- [TASK GOAL] With the pictures left out, write every entry down exactly.

----- MATERIAL FOR THE TASK

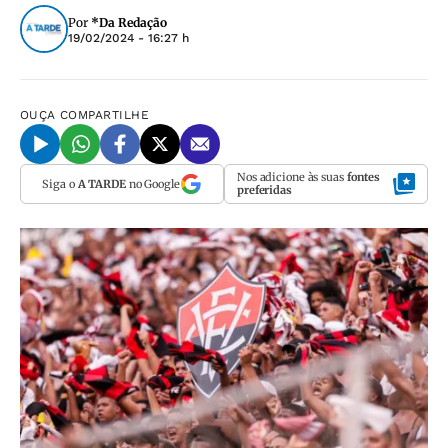
Por
*Da Redação
19/02/2024 - 16:27 h
OUÇA
COMPARTILHE
Nos adicione às suas
fontes
Siga o
A TARDE
no Google
preferidas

----------

- [ANSWER FOR THE TASK]
Por
*Da Redação
19/02/2024 - 16:27 h
OUÇA
COMPARTILHE
Nos adicione às suas
fontes
Siga o
A TARDE
no Google
preferidas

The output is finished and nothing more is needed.